More users and marketers are posting videos direct to Facebook than ever before since the social media giant introduced native video uploads a couple of years ago.
But is Facebook doing a better job than the pioneers of online video publishing themselves – YouTube?
The power of a share
It’s a given – as a source of videos spanning a tremendous variety of topics and interests, YouTube still has the edge over Facebook.
It’s easier to navigate, filter and search for the kind of video you want to watch, and most people will say they’re happy with the recommendations of related videos YouTube generates.
But when you come across a video you want to share with your friends or peers, what’s the next step?
That video is shared straight to a social media feed – most likely on Facebook.
From YouTube’s perspective, this was ok. The video still clocks up views, and Facebook’s users can watch some pretty and (hopefully) relevant content. Everybody wins.
Native Facebook videos are now being shared at a much higher rate on the social platform than an embedded YouTube link, according to new research on Forbes.
Does this mean Facebook has already started favouring its own videos over YouTube’s?
What marketers are doing
If there’s a better chance of a video getting more engagement as a direct native upload to Facebook, then why bother posting on YouTube in the first place?
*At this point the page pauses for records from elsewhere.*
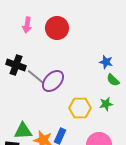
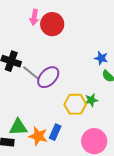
pink arrow: (27, 25) -> (34, 17), moved
green star: (106, 104) -> (91, 100), moved

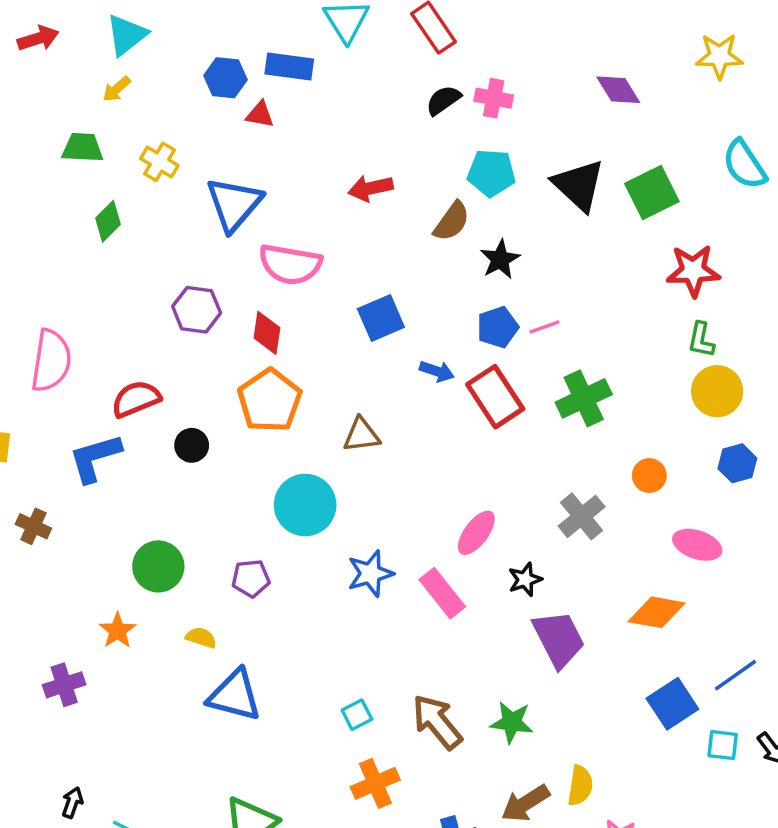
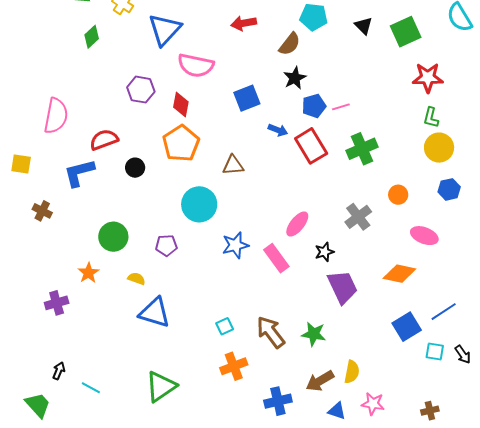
black triangle: (579, 185) -> (364, 26), size x0.6
black star: (500, 259) -> (295, 78), moved

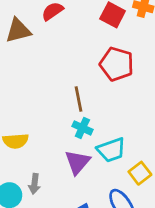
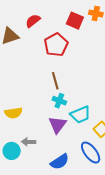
red pentagon: (117, 64) -> (56, 45), moved, turned 30
gray arrow: (34, 184) -> (29, 142), turned 88

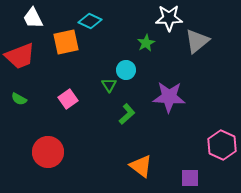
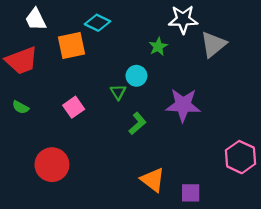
purple square: (190, 178) -> (191, 193), moved

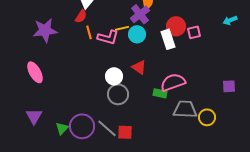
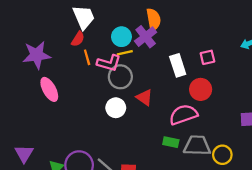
red circle: (176, 26) -> (201, 89), moved
cyan circle: (137, 34) -> (121, 37), moved
pink ellipse: (35, 72) -> (49, 89), moved
green rectangle: (160, 93) -> (171, 142), moved
gray circle: (118, 94) -> (120, 77), moved

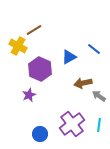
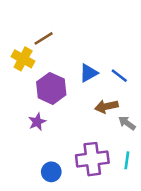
blue line: (94, 49) -> (119, 76), moved
purple cross: (72, 124) -> (92, 159), turned 30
A lot of big brands will have YouTube channels as well as amateur and full-time ‘YouTubers’. Traditionally, this has been a source for a social media marketer or a digital coordinator to create an embedded link to post on a website or social channel.
It can also be a way of curating a selection of videos to show the world, similar to a portfolio. But Vimeo kind of does this better anyway, especially for those in more creative fields.
There are some dedicated followers who will post comments directly below the YouTube video as an initial action, but more people will like or share before commenting.
This leaves YouTube in an awkward place for offering marketers value in the future. Facebook videos even measure the same metrics as YouTube – maybe with even more insight from the context of assessing a wider digital or social media strategy.
There’s no need to go back and forth between platforms grabbing statistics when it can all be done from Facebook. Then there’s all that extra juicy data obtained from Facebook users.
Australian content marketers are already starting to use Facebook to post videos more than YouTube, according to a survey by video marketing agency Global Pictures.
When is the tipping point?
There’s no doubt YouTube still has a massive audience dedicated to watching videos. YouTube reaches more than a billion people, or one third of everyone on the internet, and more than half watch on mobile.
But Facebook has more active users (1.28 billion daily on average for March) and a higher ceiling for growth.
Enter other platforms like Snapchat into the equation, and YouTube’s dominance over online video looks less certain. More than 10 billion videos are watched every day on Snapchat, according to AdWeek.
It may not be long at all before YouTube no longer becomes the most desirable platform for marketers or users to post videos.